On December 1, 2017, the series was canceled after one season.

==Cast==
- Brett Gelman as Jeff Mahoney
- Alessandro Minoli as Jimmy / Ted / Sammy
- Jon Daly as Chet
- Josh Fadem as Dave
- Marc Evan Jackson as Zoops
- Mark Ivanir as Evgeny
- Patrick St.
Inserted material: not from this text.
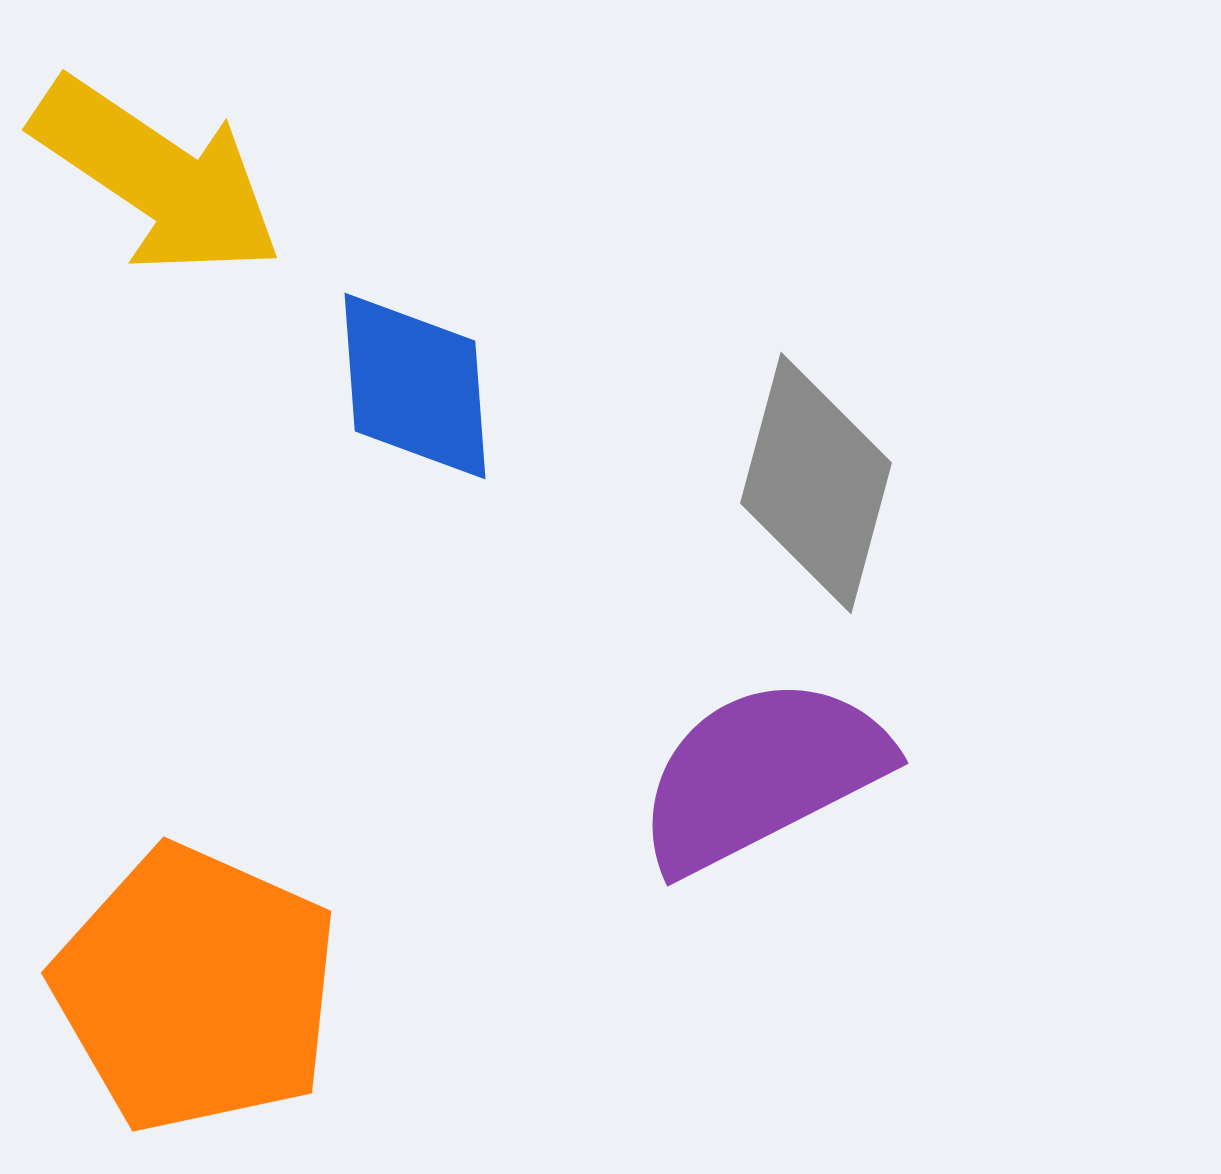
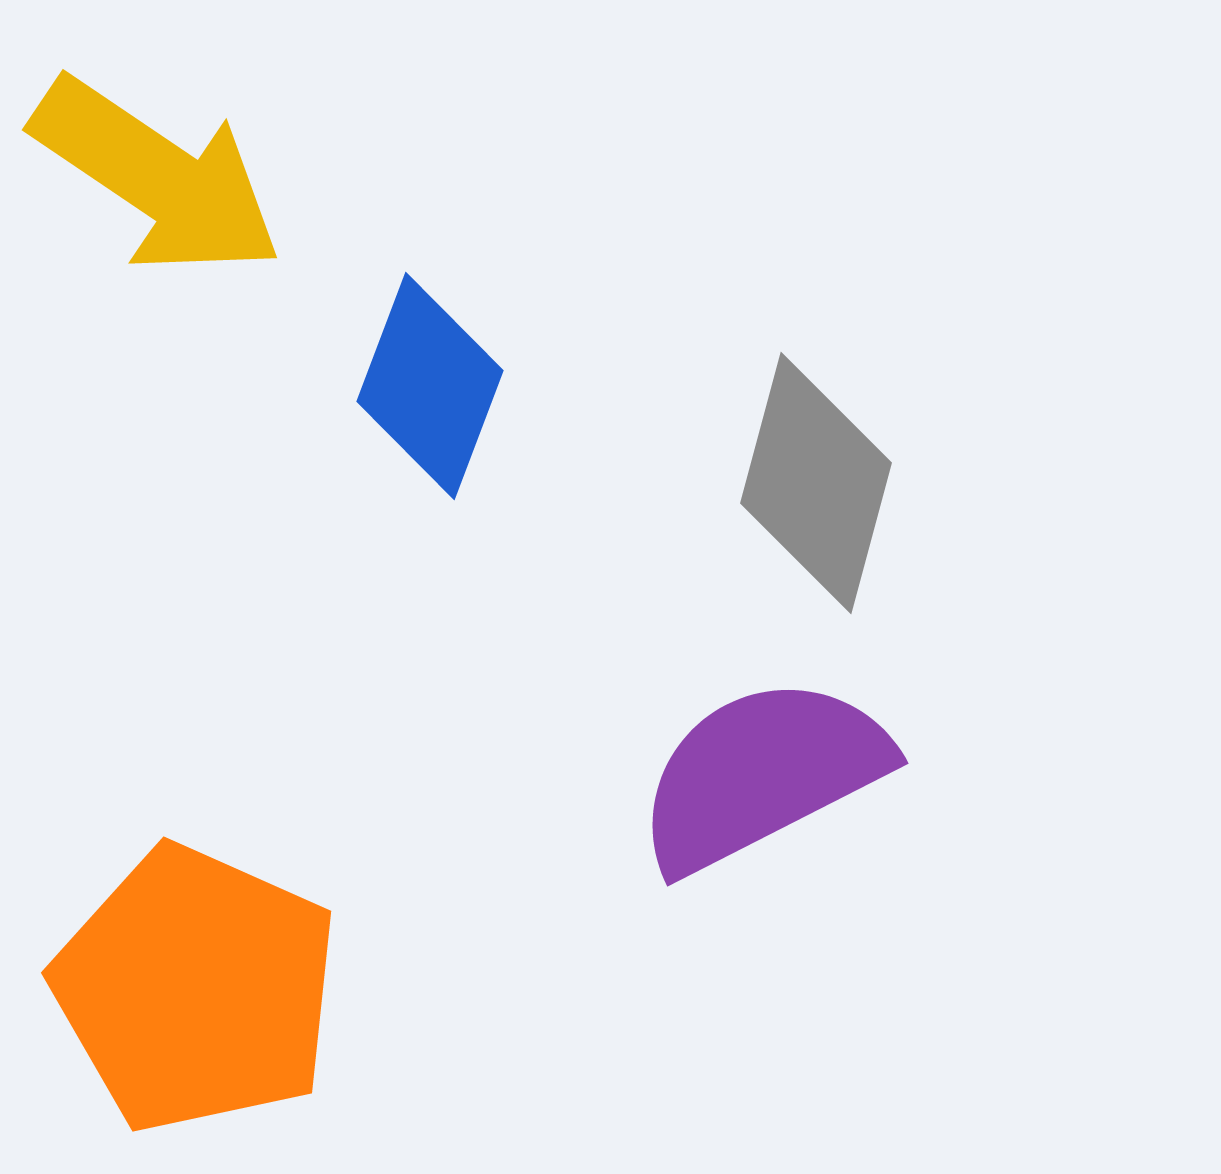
blue diamond: moved 15 px right; rotated 25 degrees clockwise
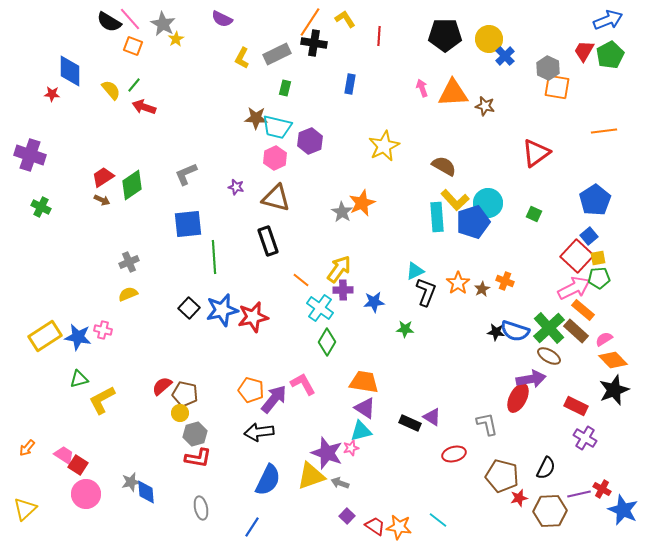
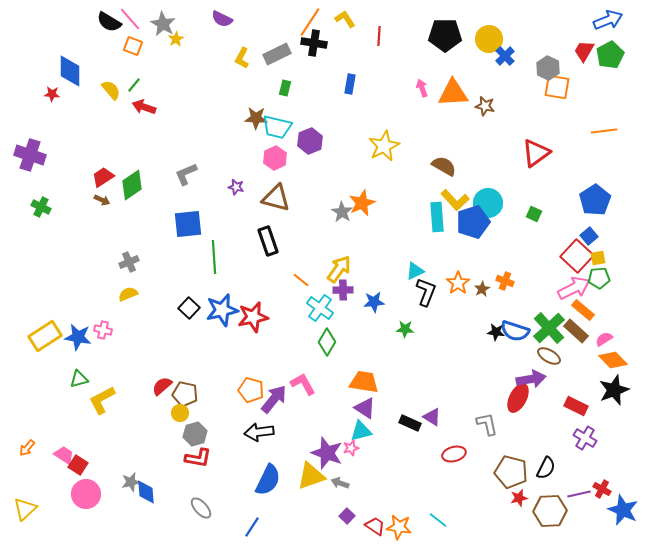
brown pentagon at (502, 476): moved 9 px right, 4 px up
gray ellipse at (201, 508): rotated 30 degrees counterclockwise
Esprit as Nick
- Alicia Silverstone as Alison, Jeff's Sister
- Zack Pearlman as Corey
- Helena Mattsson as Inga
- Tress MacNeille as Pam, Jeff's Mom
- Richard Kind as Stanley, Jeff's Dad
- Natalie Smyka as Linda
- Hannah Heller as Sally
- Kesha as Znorla

==Episodes==

| No. | Title | Directed by | Written by | Original release date | Prod. code | US viewers (millions) |
| 1 | "Jeff & Some Honor Killings" | Alessandro Minoli and Sean Donnelly | Alessandro Minoli and Sean Donnelly | January 11, 2017 | 101 | 0.300 |
After Jeff inadvertently murders an alien on the planet Azuria, he is forced to kill a human on Earth in order to prevent an intergalactic war.
| 2 | "Jeff & Some Energy Trading" | Alessandro Minoli and Sean Donnelly | Alessandro Minoli and Sean Donnelly | January 18, 2017 | 102 | 0.284 |
Jeff uses an alien machine to trade his life energy in exchange for luxury items that he uses to impress his girlfriend, Linda -- but things quickly spiral out of control.
| 3 | "Jeff & Some Preteen Girls" | Alessandro Minoli and Sean Donnelly | Kristy Grant | January 25, 2017 | 103 | 0.331 |
The aliens help Jeff pilot a robotic preteen girl so that he can infiltrate his niece's social circle and convince her to pursue her artistic dreams.
| 4 | "Jeff & Some Laughs" | Alessandro Minoli and Sean Donnelly | Alessandro Minoli | February 1, 2017 | 104 | 0.319 |
When Jeff's father is put on life support after a serious car accident, Jeff tries to save him by using an alien device that harnesses the healing power of laughter.
| 5 | "Jeff & Some Colonists" | Alessandro Minoli and Sean Donnelly | Sam West | February 8, 2017 | 105 | 0.280 |
An Azurian orders aliens to colonize Earth and direct their resources toward producing fruit smoothies.
| 6 | "Jeff & Some Confidence" | Alessandro Minoli and Sean Donnelly | Joe DeRosa | February 15, 2017 | 106 | 0.268 |
Jeff uses an alien device that alters his memories in order to give himself more confidence.
| 7 | "Jeff & Some Jeffs" | Alessandro Minoli and Sean Donnelly | Tom O' Donnell | February 22, 2017 | 107 | 0.277 |
With the aliens away on vacation, Jeff accidentally uses a device that gives everyone on Earth his exact personality traits.
| 8 | "Jeff & Some Childlike Joy & Whimsy" | Alessandro Minoli and Sean Donnelly | Ed Herro | March 1, 2017 | 108 | 0.353 |
Jeff tries to renew his old best friend's zest for life by slipping him a psychoactive substance.
| 9 | "Jeff & Some Love" | Alessandro Minoli and Sean Donnelly | Brian Donovan | March 8, 2017 | 109 | 0.275 |
The aliens give Jeff an ultimatum: win over his crush Linda within 50 days, or the planet will be destroyed.
| 10 | "Jeff & Some Love Simulations" | Alessandro Minoli and Sean Donnelly | Sean Donnelly | March 15, 2017 | 110 | 0.252 |
The aliens try to help Jeff find his soulmate by running simulations with miniature clones; Jeff's chances with one prospect are thrown into jeopardy when her doppelganger escapes.